• [SOURCE MATERIAL]:
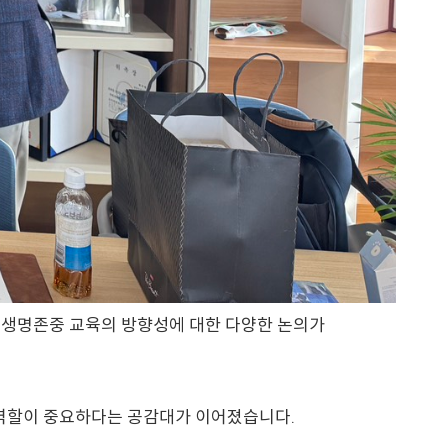
위한 생명존중 교육의 방향성에 대한 다양한 논의가
 역할이 중요하다는 공감대가 이어졌습니다.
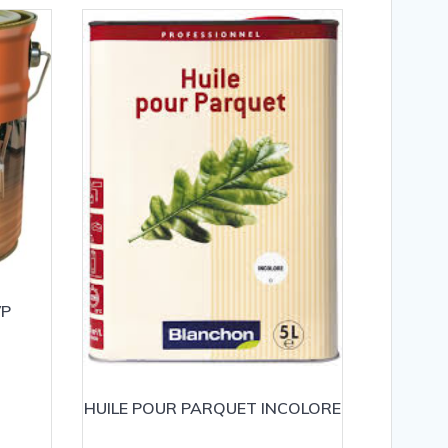
VP
HUILE POUR PARQUET INCOLORE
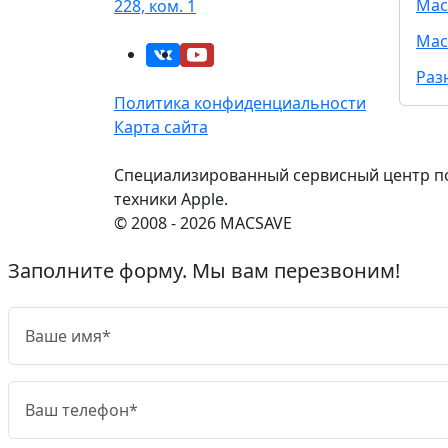
Mac
228, ком. 1
Mac
Раз
Политика конфиденциальности
Карта сайта
Специализированный сервисный центр п
техники Apple.
© 2008 - 2026 MACSAVE
Заполните форму. Мы вам перезвоним!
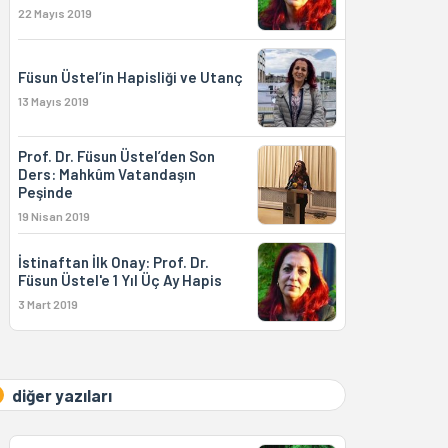
22 Mayıs 2019
Füsun Üstel’in Hapisliği ve Utanç
13 Mayıs 2019
Prof. Dr. Füsun Üstel’den Son
Ders: Mahkûm Vatandaşın
Peşinde
19 Nisan 2019
İstinaftan İlk Onay: Prof. Dr.
Füsun Üstel'e 1 Yıl Üç Ay Hapis
3 Mart 2019
diğer yazıları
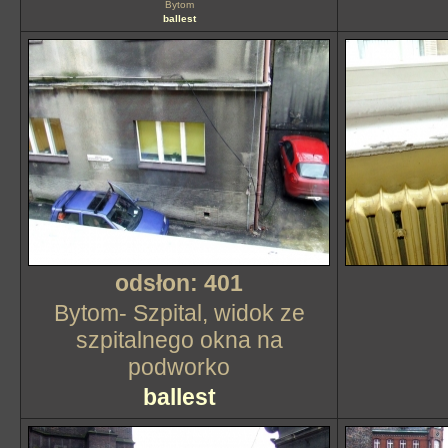
Bytom
ballest
odsłon: 401
Bytom- Szpital, widok ze
szpitalnego okna na
podworko
ballest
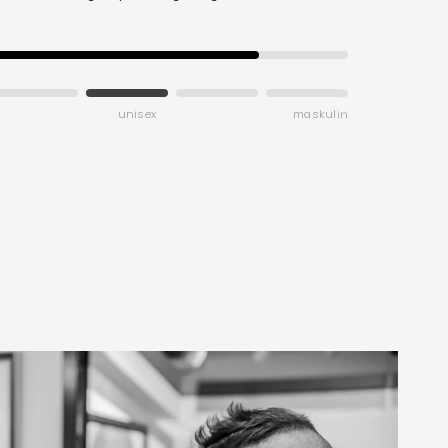
unisex
maskulin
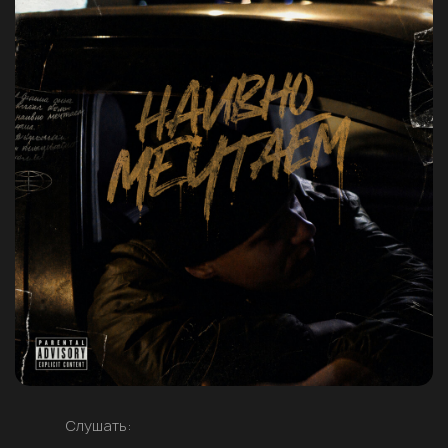
Слушать:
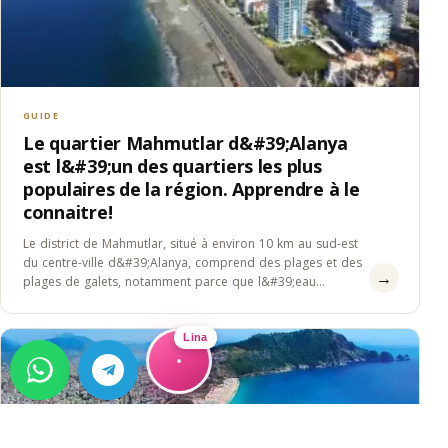
GUIDE
Le quartier Mahmutlar d&#39;Alanya
est l&#39;un des quartiers les plus
populaires de la région. Apprendre à le
connaitre!
Le district de Mahmutlar, situé à environ 10 km au sud-est
du centre-ville d&#39;Alanya, comprend des plages et des
→
plages de galets, notamment parce que l&#39;eau
est&#8230;
Lina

• [BRIEF]:
Find every line in the records above that holds the word "Üstel", and copy each one.

• [EXERCISE OUTPUT]:
Füsun Üstel’in Hapisliği ve Utanç
Prof. Dr. Füsun Üstel’den Son
Füsun Üstel'e 1 Yıl Üç Ay Hapis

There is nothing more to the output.